→ **EXERCISE INSTRUCTIONS**: Among the entries below, extract exactly the lines that run from the one with "You are a GUI agent. The screenshot is 1113×960." through the one with "BACK TO HOME > (334, 513)", both ends included.

→ **DATA UNDER STUDY**:
-=-=-
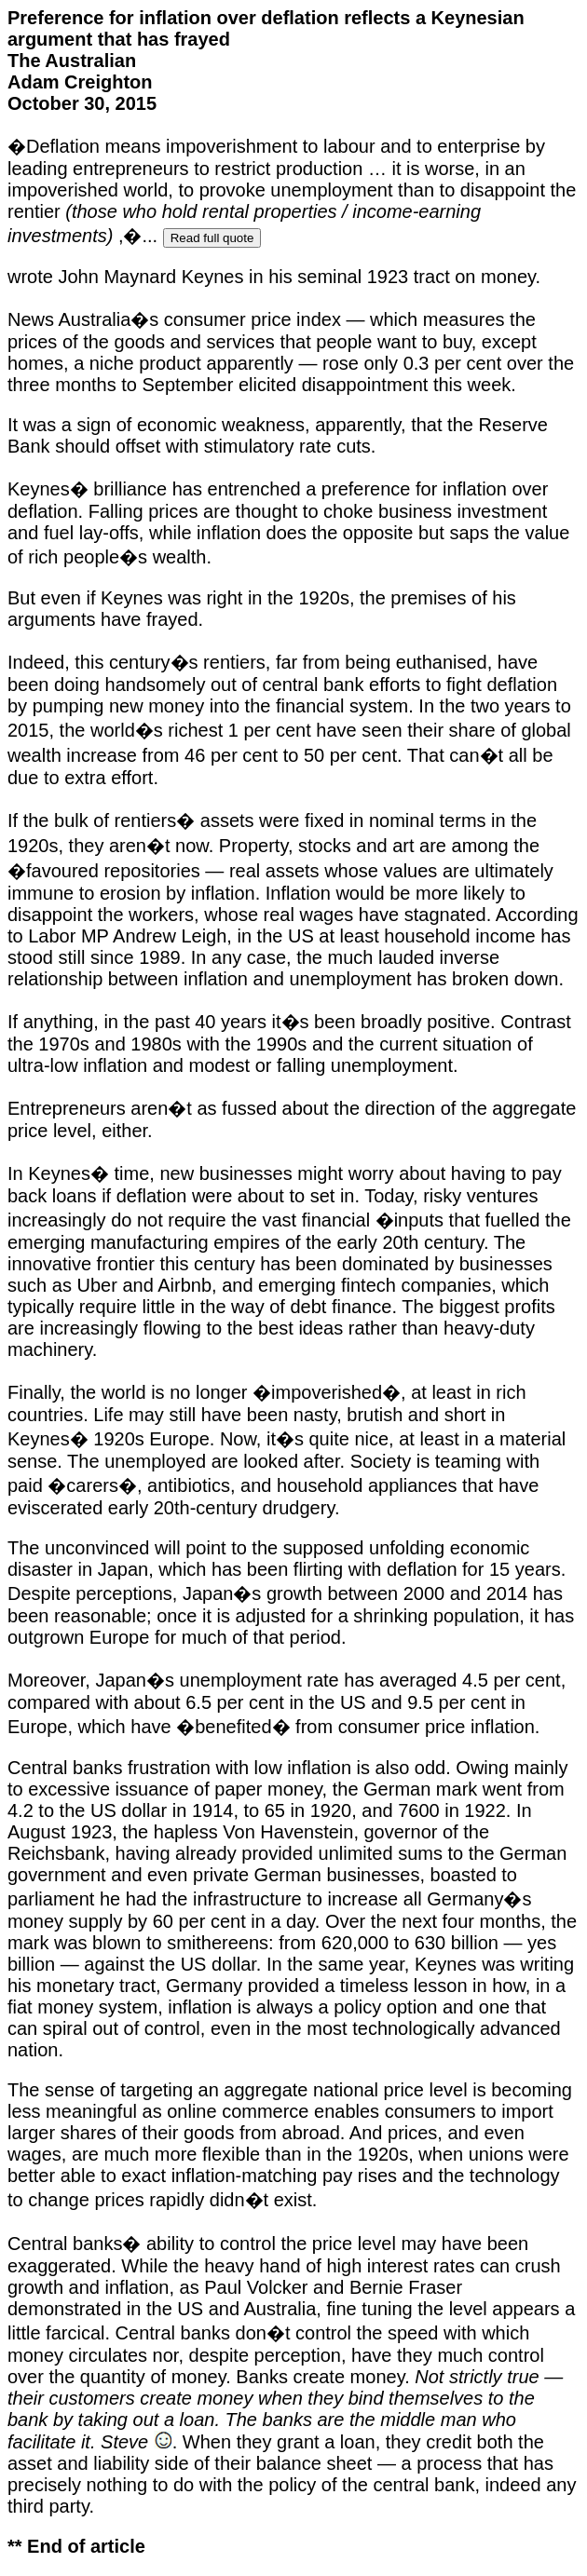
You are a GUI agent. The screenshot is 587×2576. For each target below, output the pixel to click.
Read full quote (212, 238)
-=-=-
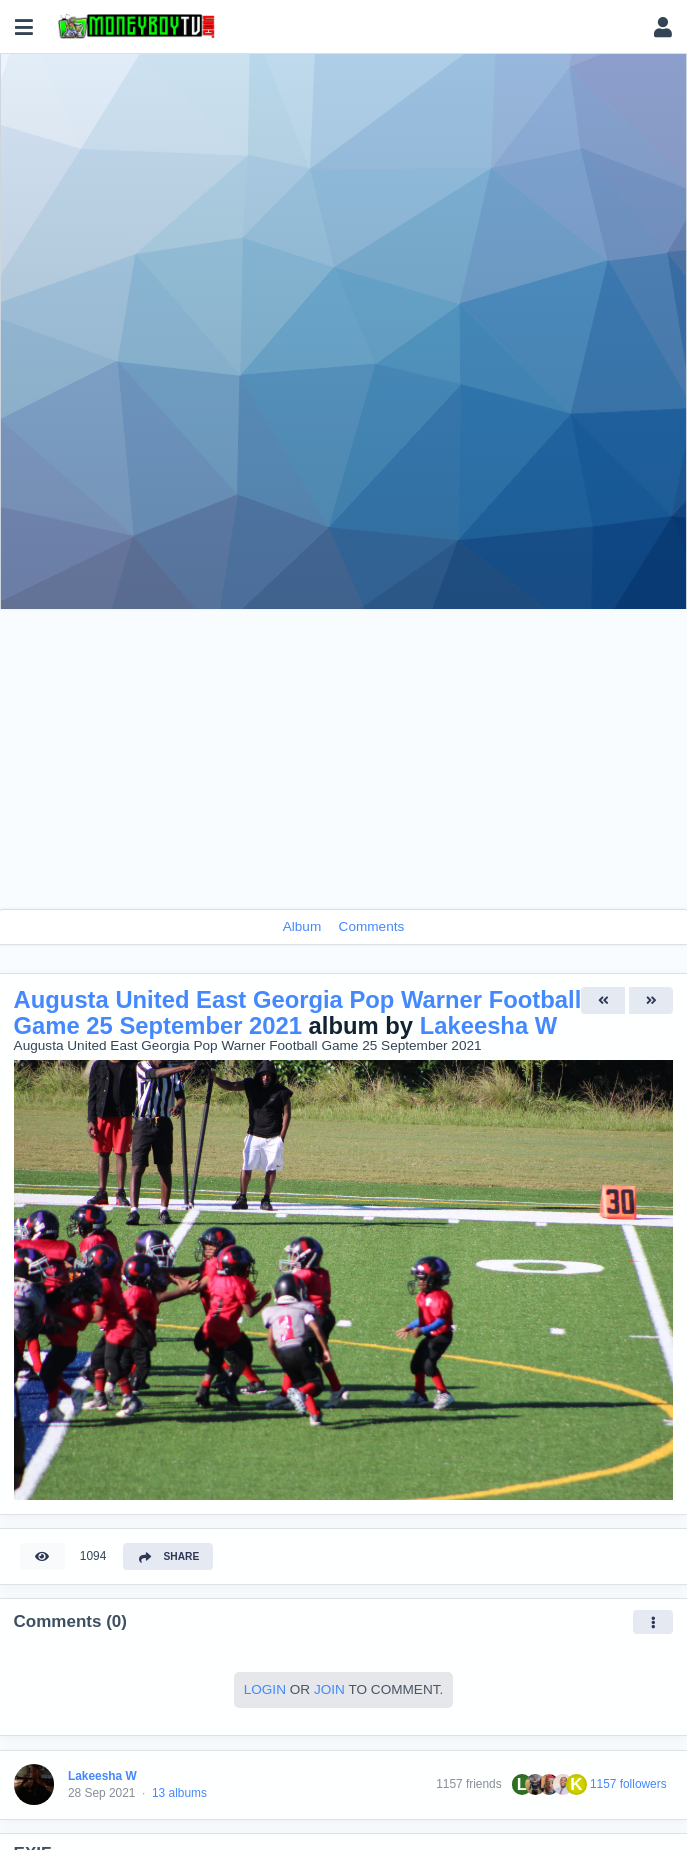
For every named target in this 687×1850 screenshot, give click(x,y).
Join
-=-=-
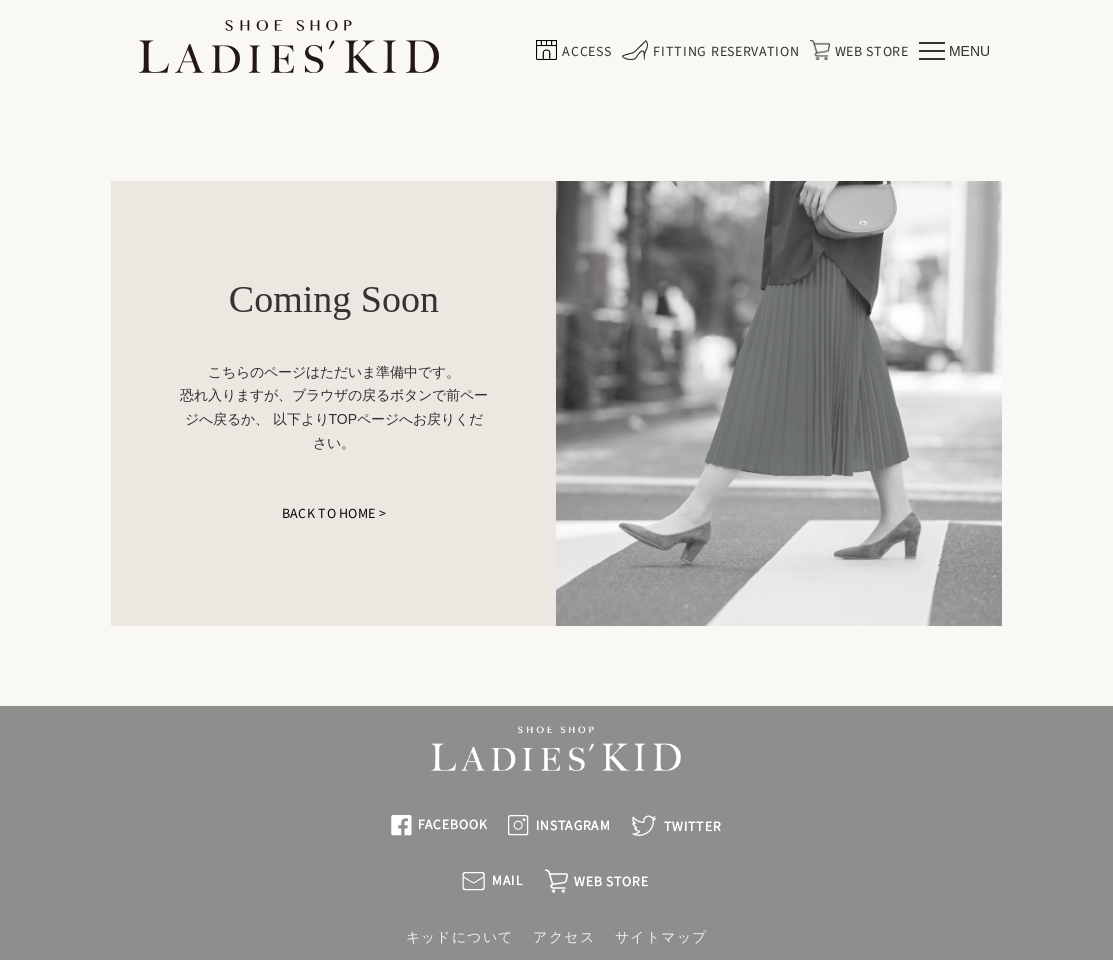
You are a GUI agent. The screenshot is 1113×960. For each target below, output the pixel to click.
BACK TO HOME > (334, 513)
-=-=-
→ **RESULT FOR THIS TASK**:
You are a GUI agent. The screenshot is 1113×960. For each target below, output the pixel to click.
BACK TO HOME > (334, 513)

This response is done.